La Ville lumière se donne en spectacle au Musée de la civilisation de Québec qui célèbre cette année ses 25 ans d’activités et de liens privilégiés avec la France. Conçue comme telle, l’exposition Paris en scène 1889-1914, deuxième — après Rome. Des origines à la capitale d’Italie, en 2011 — d’une série dédiée aux grandes capitales du monde, mise en effet sur plus de 250 artefacts, œuvres, objets d’art, films et extraits sonores pour recréer les ambiances et l’effervescence de la Belle Époque. Pari relevé !
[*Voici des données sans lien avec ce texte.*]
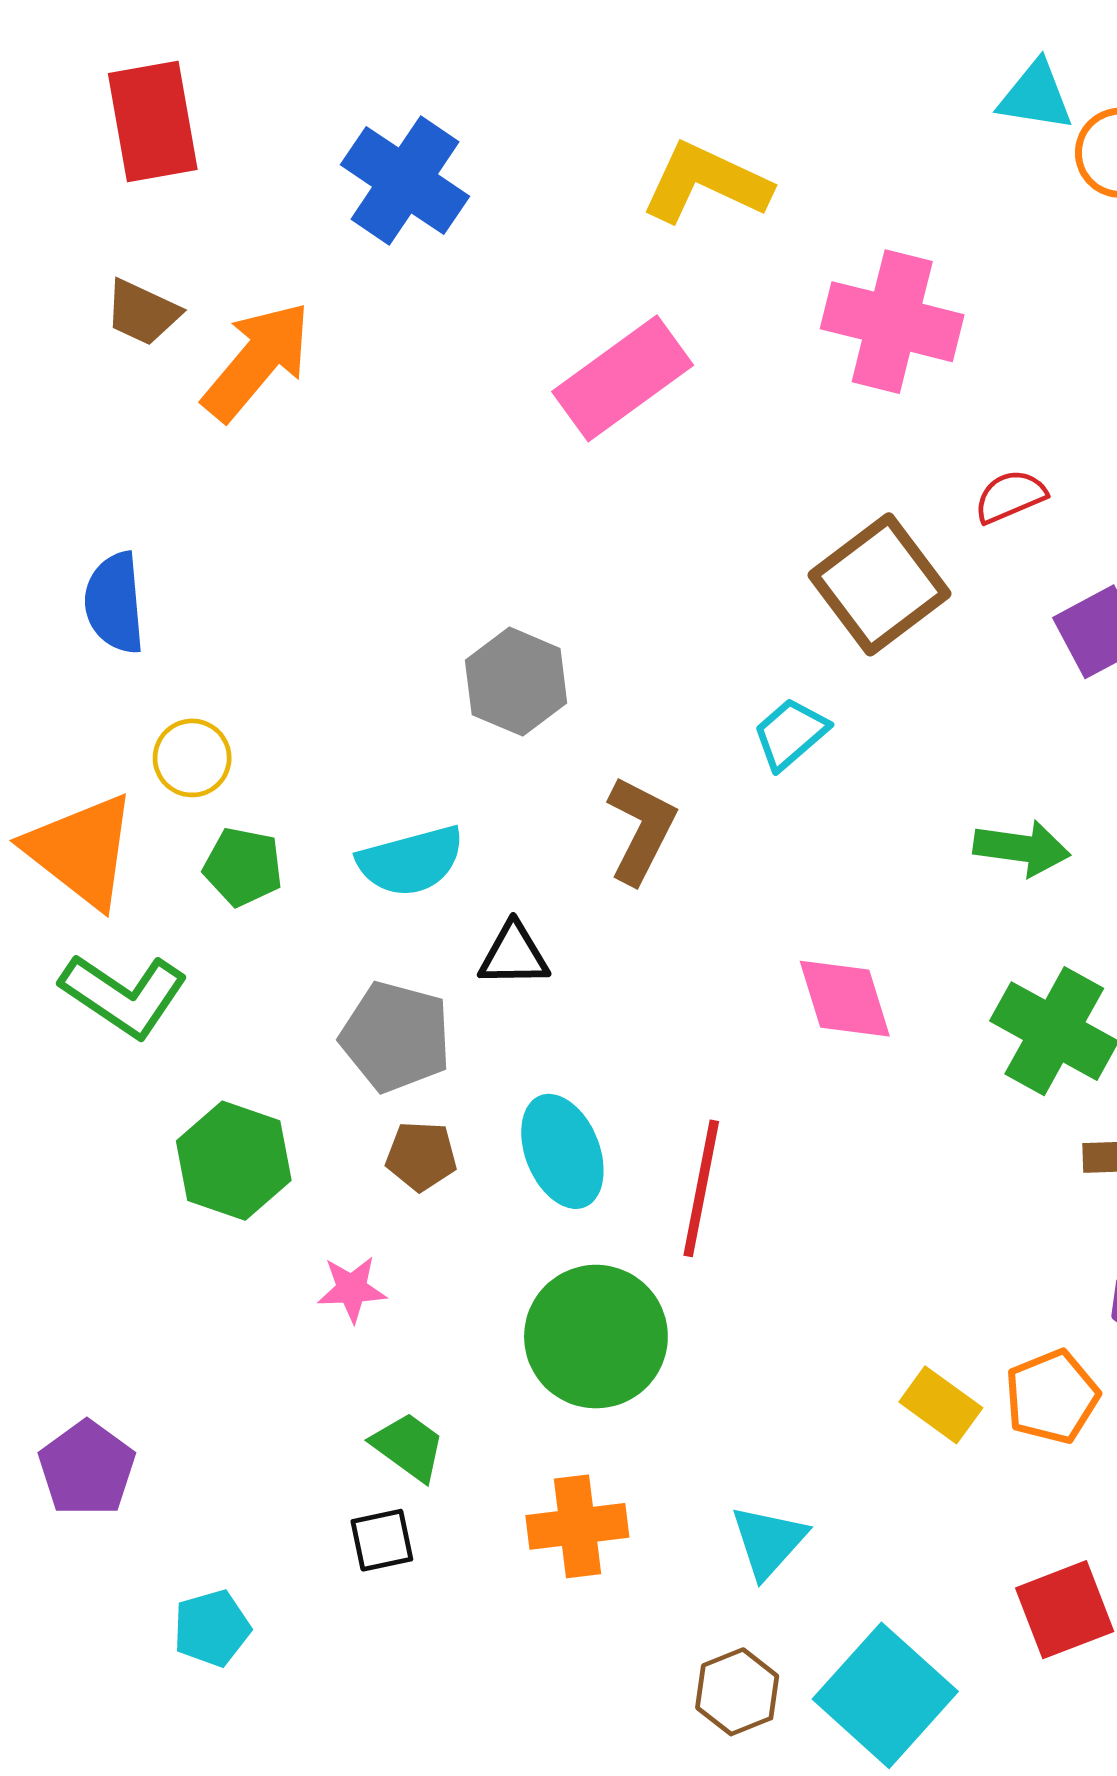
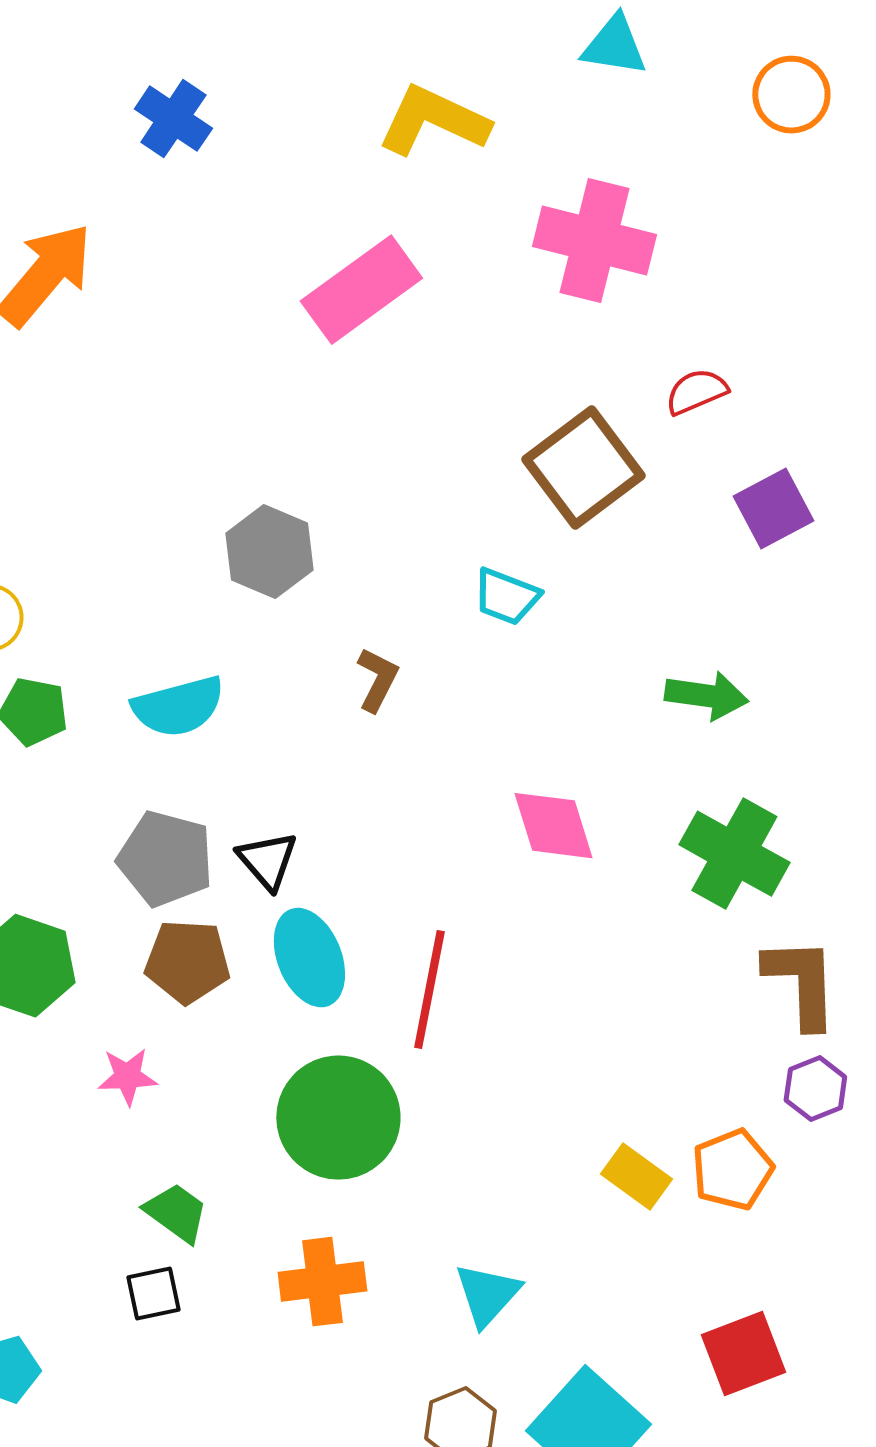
cyan triangle: (1036, 96) -> (614, 46), moved
blue cross: (405, 181) -> (173, 119), size x0.7
cyan trapezoid: (790, 734) -> (506, 597), turned -118
brown L-shape: (641, 830) -> (377, 680), size x0.7
black triangle: (514, 955) -> (267, 861), moved, turned 50
brown pentagon: (421, 1156) -> (187, 962), size x1.4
Entre 1889 et la déclaration de la Grande Guerre, la capitale française vit une période charnière où elle entre de plain-pied dans la modernité à coup d’innovations de toutes sortes, tant urbanistiques, industrielles, technologiques, sociales que culturelles.

Le percement des Grands Boulevards par Georges Haussmann et l’érection de la tour Eiffel – la « Dame de fer » comme on la surnomme alors, véritable prouesse de l’industrie française – changent radicalement le visage de la capitale. Dès lors paré de jardins et de parcs accueillants, d’artères praticables et de larges avenues convergeant vers une place de l’Étoile revampée, le cœur de Paris bat à un rythme accéléré et, avec lui, la société parisienne.

Paris en mouvement

Hôtesse de cinq expositions universelles, dont celle de 1900 avec ses pavillons grandioses dont l’exposition fait grand étalage, la ville reconfigurée en met plein la vue… On y assiste à l’apparition des transports collectif motorisé (tramway électrifié, automobile et métro) et individuel (vélocipède et bicyclette) qui facilitent les déplacements et favorisent l’accès aux divertis­sements populaires. Le spectacle qu’offre la rue devient une activité prisée. Les halles débordent de vie. Les fêtes foraines s’animent d’une foule bruyante et friande de curiosités. Les inventions du télégraphe, du cinématographe et du phonographe font sensation. Les artistes en herbe affluent du monde entier dans cette capitale des arts réputée pour ses académies, ses avant-gardes, ses salons et sa bohême. Les privilégiés des quartiers chics s’adonnent aux sports, aux loisirs de plein air et à d’autres caprices… parfois inavouables !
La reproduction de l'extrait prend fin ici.